== Work item ==
Find the string "Apple" in the listing below and return each line it appears in.

== Dataset records ==
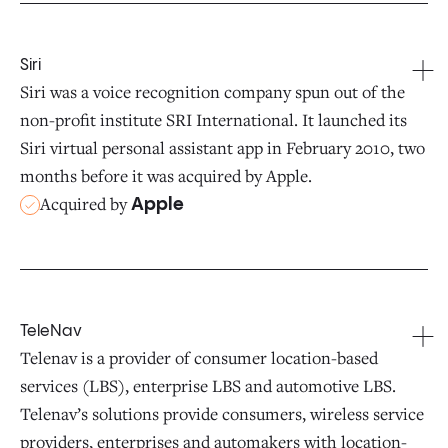
Siri
Siri was a voice recognition company spun out of the
non-profit institute SRI International. It launched its
Siri virtual personal assistant app in February 2010, two
months before it was acquired by Apple.
Acquired by
Apple
TeleNav
Telenav is a provider of consumer location-based
services (LBS), enterprise LBS and automotive LBS.
Telenav’s solutions provide consumers, wireless service
providers, enterprises and automakers with location-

== Solution below ==
months before it was acquired by Apple.
Apple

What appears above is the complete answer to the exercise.